• [What you have to do] Nothing but the lines from the top of the records through the line with "voimme olla mukana autt" should be returned, exactly, and without pictures.
(Data shown begins)
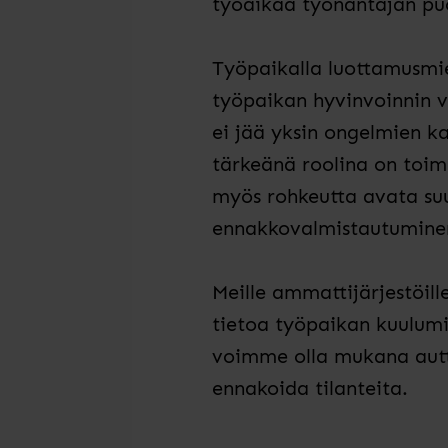
työaikaa työnantajan pu
Työpaikalla luottamusmi
työpaikan hyvinvoinnin 
ei jää
yksin ongelmien ka
tärkeänä r
oolina on toim
myös rohkeutta avata suu
ennakkovalmistautuminen 
Meille ammattijärjestöill
tietoa työpaikan kuulumi
voimme olla mukana autt
ennakoida tilanteita.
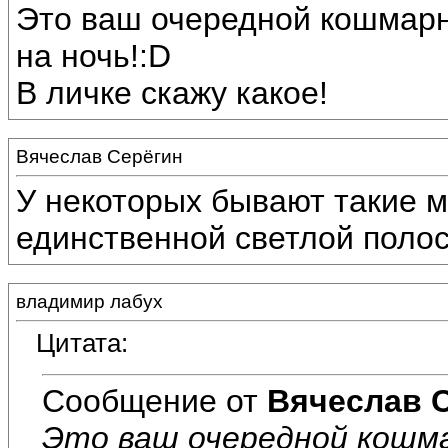
Это ваш очередной кошмарн
на ночь!:D
В личке скажу какое!
Вячеслав Серёгин
У некоторых бывают такие м
единственной светлой полос
владимир лабух
Цитата:
Сообщение от
Вячеслав 
Это ваш очередной кошм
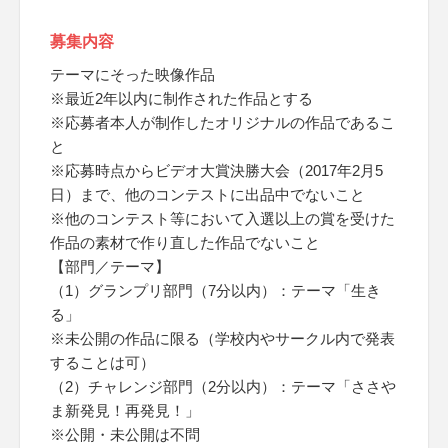
募集内容
テーマにそった映像作品
※最近2年以内に制作された作品とする
※応募者本人が制作したオリジナルの作品であるこ
と
※応募時点からビデオ大賞決勝大会（2017年2月5
日）まで、他のコンテストに出品中でないこと
※他のコンテスト等において入選以上の賞を受けた
作品の素材で作り直した作品でないこと
【部門／テーマ】
（1）グランプリ部門（7分以内）：テーマ「生き
る」
※未公開の作品に限る（学校内やサークル内で発表
することは可）
（2）チャレンジ部門（2分以内）：テーマ「ささや
ま新発見！再発見！」
※公開・未公開は不問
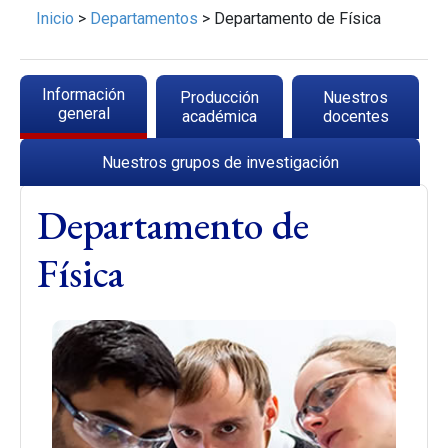
Inicio
>
Departamentos
>
Departamento de Física
Solapas principales
Información
Producción
Nuestros
(solapa activa)
general
académica
docentes
Nuestros grupos de investigación
Departamento de
Física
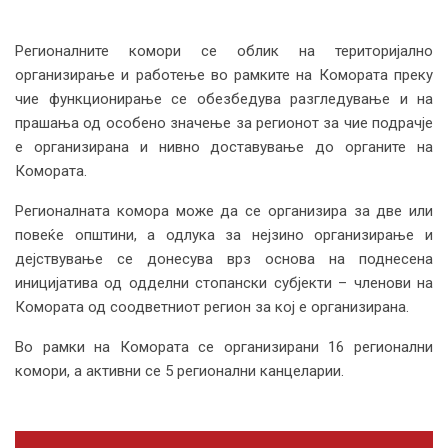
Регионалните комори се облик на територијално
организирање и работење во рамките на Комората преку
чие функционирање се обезбедува разгледување и на
прашања од особено значење за регионот за чие подрачје
е организирана и нивно доставување до органите на
Комората.
Регионалната комора може да се организира за две или
повеќе општини, а одлука за нејзино организирање и
дејствување се донесува врз основа на поднесена
иницијатива од одделни стопански субјекти – членови на
Комората од соодветниот регион за кој е организирана.
Во рамки на Комората се организирани 16 регионални
комори, а активни се 5 регионални канцеларии.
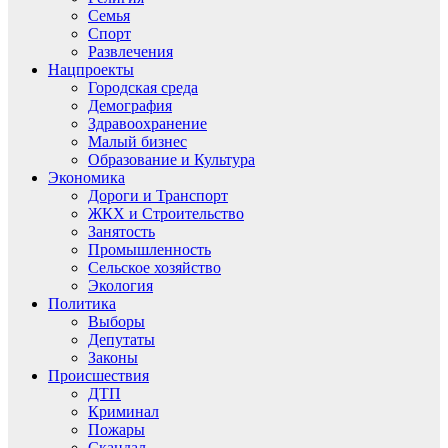
Семья
Спорт
Развлечения
Нацпроекты
Городская среда
Демография
Здравоохранение
Малый бизнес
Образование и Культура
Экономика
Дороги и Транспорт
ЖКХ и Строительство
Занятость
Промышленность
Сельское хозяйство
Экология
Политика
Выборы
Депутаты
Законы
Происшествия
ДТП
Криминал
Пожары
Скандал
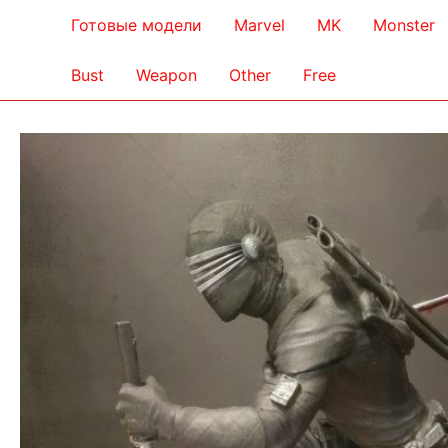
Готовые модели
Marvel
MK
Monster
Bust
Weapon
Other
Free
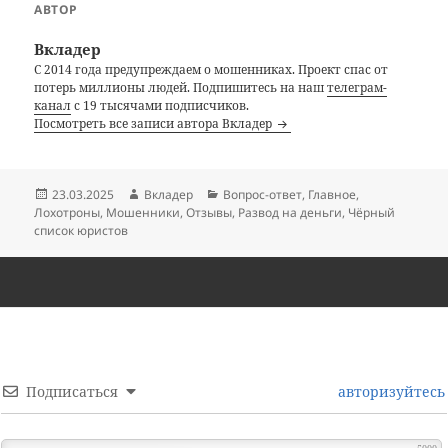
АВТОР
Вкладер
С 2014 года предупреждаем о мошенниках. Проект спас от
потерь миллионы людей. Подпишитесь на наш
телеграм-
канал
с 19 тысячами подписчиков.
Посмотреть все записи автора Вкладер
Опубликовано
Автор
Рубрики
23.03.2025
Вкладер
Вопрос-ответ
,
Главное
,
Лохотроны
,
Мошенники
,
Отзывы
,
Развод на деньги
,
Чёрный
список юристов
Подписаться
авторизуйтесь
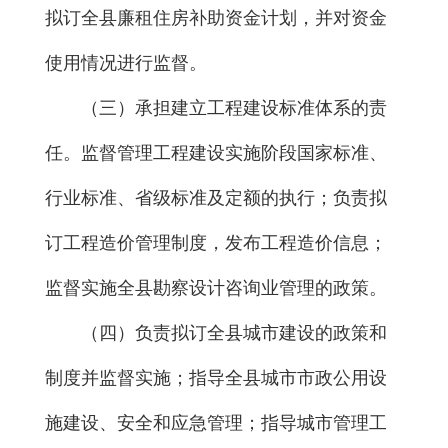
拟订全县廉租住房补助资金计划，并对资金
使用情况进行监督。
（三）承担建立工程建设标准体系的责
任。监督管理工程建设实施阶段国家标准、
行业标准、省级标准及定额的执行；负责拟
订工程造价管理制度，发布工程造价信息；
监督实施全县勘察设计咨询业管理的政策。
（四）负责拟订全县城市建设的政策和
制度并监督实施；指导全县城市市政公用设
施建设、安全和应急管理；指导城市管理工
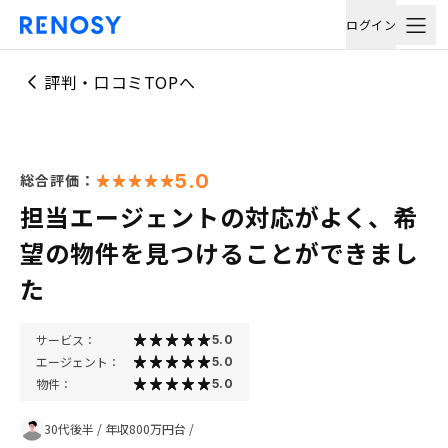
ログイン
評判・口コミTOPへ
5.0
総合評価：
担当エージェントの対応がよく、希
望の物件を見つけることができまし
た
サービス：
5.0
エージェント：
5.0
物件：
5.0
30代後半
/
年収800万円台
/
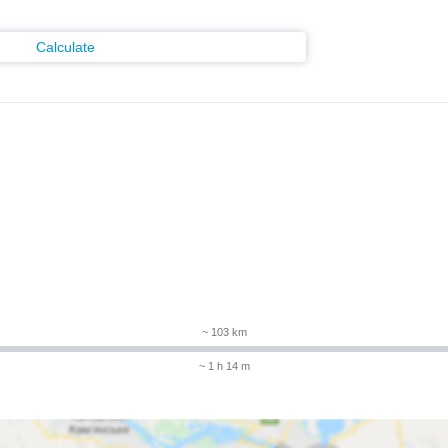
Calculate
~ 103 km
~ 1 h 14 m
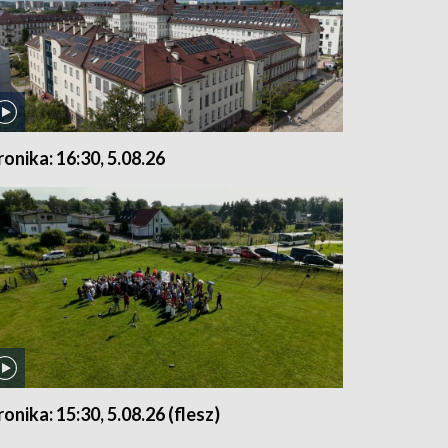
ronika: 16:30, 5.08.26
ronika: 15:30, 5.08.26 (flesz)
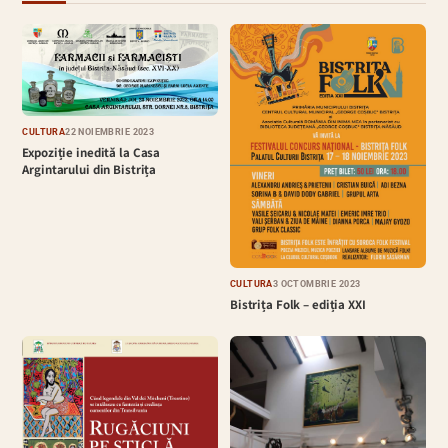
CULTURĂ
22 NOIEMBRIE 2023
Expoziție inedită la Casa
Argintarului din Bistrița
CULTURĂ
3 OCTOMBRIE 2023
Bistrița Folk – ediția XXI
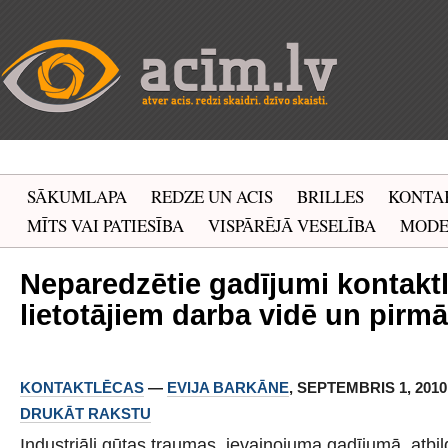
SĀKUMLAPA
REDZE UN ACIS
BRILLES
KONTA
MĪTS VAI PATIESĪBA
VISPĀRĒJĀ VESELĪBA
MOD
Neparedzētie gadījumi kontakt
lietotājiem darba vidē un pirmā
KONTAKTLĒCAS
—
EVIJA BARKĀNE
, SEPTEMBRIS 1, 2010 
DRUKĀT RAKSTU
Industriāli gūtas traumas, ievainojuma gadījumā, atbil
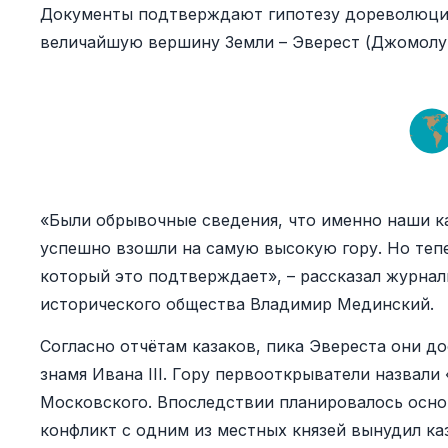
Документы подтверждают гипотезу дореволюцио
величайшую вершину Земли – Эверест (Джомолун
«Были обрывочные сведения, что именно наши ка
успешно взошли на самую высокую гору. Но тепе
который это подтверждает», – рассказал журнал
исторического общества Владимир Мединский.
Согласно отчётам казаков, пика Эвереста они до
знамя Ивана III. Гору первооткрыватели назвали
Московского. Впоследствии планировалось основ
конфликт с одним из местных князей вынудил ка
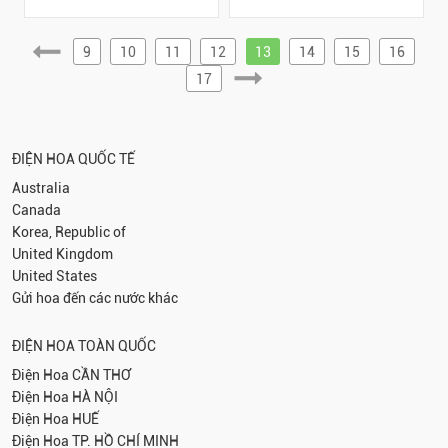
9
10
11
12
13
14
15
16
17
ĐIỆN HOA QUỐC TẾ
Australia
Canada
Korea, Republic of
United Kingdom
United States
Gửi hoa đến các nước khác
ĐIỆN HOA TOÀN QUỐC
Điện Hoa
CẦN THƠ
Điện Hoa
HÀ NỘI
Điện Hoa
HUẾ
Điện Hoa
TP. HỒ CHÍ MINH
(Data shown ends)
• [Your solution]
työaikaa työnantajan pu
Työpaikalla luottamusmi
työpaikan hyvinvoinnin 
ei jää
yksin ongelmien ka
tärkeänä r
oolina on toim
myös rohkeutta avata suu
ennakkovalmistautuminen 
Meille ammattijärjestöill
tietoa työpaikan kuulumi
voimme olla mukana autt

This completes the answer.